Data to use: Begin

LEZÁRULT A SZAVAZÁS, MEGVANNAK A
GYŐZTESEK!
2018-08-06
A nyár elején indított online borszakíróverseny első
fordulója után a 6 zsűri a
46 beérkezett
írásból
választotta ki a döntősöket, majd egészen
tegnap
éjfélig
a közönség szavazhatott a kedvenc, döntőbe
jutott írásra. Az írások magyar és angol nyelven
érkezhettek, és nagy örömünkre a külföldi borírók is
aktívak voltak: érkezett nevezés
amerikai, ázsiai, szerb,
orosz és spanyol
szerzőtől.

Data to use: End

• [Assigned task]:
Print exactly the lines from the one containing "jutott írásra. Az" through the last line of the records above, both included.

• [Exercise response]:
jutott írásra. Az írások magyar és angol nyelven
érkezhettek, és nagy örömünkre a külföldi borírók is
aktívak voltak: érkezett nevezés
amerikai, ázsiai, szerb,
orosz és spanyol
szerzőtől.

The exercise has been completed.